Supplied entries:
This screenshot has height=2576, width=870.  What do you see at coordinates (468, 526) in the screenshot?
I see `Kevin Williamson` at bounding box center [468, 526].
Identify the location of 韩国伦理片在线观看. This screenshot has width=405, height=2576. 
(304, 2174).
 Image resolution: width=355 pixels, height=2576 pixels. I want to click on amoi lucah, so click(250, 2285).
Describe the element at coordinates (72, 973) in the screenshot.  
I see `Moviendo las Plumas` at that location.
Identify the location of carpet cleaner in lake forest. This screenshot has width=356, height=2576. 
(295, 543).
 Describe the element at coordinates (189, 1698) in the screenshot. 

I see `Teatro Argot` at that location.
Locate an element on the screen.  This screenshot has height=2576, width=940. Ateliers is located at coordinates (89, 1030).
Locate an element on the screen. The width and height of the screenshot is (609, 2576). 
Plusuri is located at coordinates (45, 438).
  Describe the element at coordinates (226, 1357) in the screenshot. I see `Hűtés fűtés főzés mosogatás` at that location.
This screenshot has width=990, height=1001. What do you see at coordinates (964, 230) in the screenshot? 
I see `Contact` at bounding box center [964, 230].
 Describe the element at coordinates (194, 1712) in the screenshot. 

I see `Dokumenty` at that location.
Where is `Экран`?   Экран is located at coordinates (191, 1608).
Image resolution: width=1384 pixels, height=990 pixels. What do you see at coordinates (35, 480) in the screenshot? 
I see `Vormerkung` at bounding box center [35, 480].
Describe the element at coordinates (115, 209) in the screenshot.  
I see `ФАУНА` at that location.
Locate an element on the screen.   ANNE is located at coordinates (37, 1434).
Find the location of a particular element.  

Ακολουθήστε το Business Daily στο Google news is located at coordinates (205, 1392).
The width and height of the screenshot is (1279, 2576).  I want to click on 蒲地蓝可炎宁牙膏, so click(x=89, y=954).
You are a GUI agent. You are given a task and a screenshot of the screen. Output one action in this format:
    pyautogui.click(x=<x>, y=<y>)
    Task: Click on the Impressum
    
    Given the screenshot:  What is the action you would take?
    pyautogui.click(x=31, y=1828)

What to work on: Every line of the listing is to be returned exactly as written.

Output of the exercise:
This screenshot has height=2576, width=870.  What do you see at coordinates (468, 526) in the screenshot?
I see `Kevin Williamson` at bounding box center [468, 526].
Identify the location of 韩国伦理片在线观看. This screenshot has width=405, height=2576. 
(304, 2174).
 Image resolution: width=355 pixels, height=2576 pixels. I want to click on amoi lucah, so click(250, 2285).
Describe the element at coordinates (72, 973) in the screenshot.  
I see `Moviendo las Plumas` at that location.
Identify the location of carpet cleaner in lake forest. This screenshot has width=356, height=2576. 
(295, 543).
 Describe the element at coordinates (189, 1698) in the screenshot. 

I see `Teatro Argot` at that location.
Locate an element on the screen.  This screenshot has height=2576, width=940. Ateliers is located at coordinates (89, 1030).
Locate an element on the screen. The width and height of the screenshot is (609, 2576). 
Plusuri is located at coordinates (45, 438).
  Describe the element at coordinates (226, 1357) in the screenshot. I see `Hűtés fűtés főzés mosogatás` at that location.
This screenshot has width=990, height=1001. What do you see at coordinates (964, 230) in the screenshot? 
I see `Contact` at bounding box center [964, 230].
 Describe the element at coordinates (194, 1712) in the screenshot. 

I see `Dokumenty` at that location.
Where is `Экран`?   Экран is located at coordinates (191, 1608).
Image resolution: width=1384 pixels, height=990 pixels. What do you see at coordinates (35, 480) in the screenshot? 
I see `Vormerkung` at bounding box center [35, 480].
Describe the element at coordinates (115, 209) in the screenshot.  
I see `ФАУНА` at that location.
Locate an element on the screen.   ANNE is located at coordinates (37, 1434).
Find the location of a particular element.  

Ακολουθήστε το Business Daily στο Google news is located at coordinates (205, 1392).
The width and height of the screenshot is (1279, 2576).  I want to click on 蒲地蓝可炎宁牙膏, so click(x=89, y=954).
You are a GUI agent. You are given a task and a screenshot of the screen. Output one action in this format:
    pyautogui.click(x=<x>, y=<y>)
    Task: Click on the Impressum
    
    Given the screenshot:  What is the action you would take?
    pyautogui.click(x=31, y=1828)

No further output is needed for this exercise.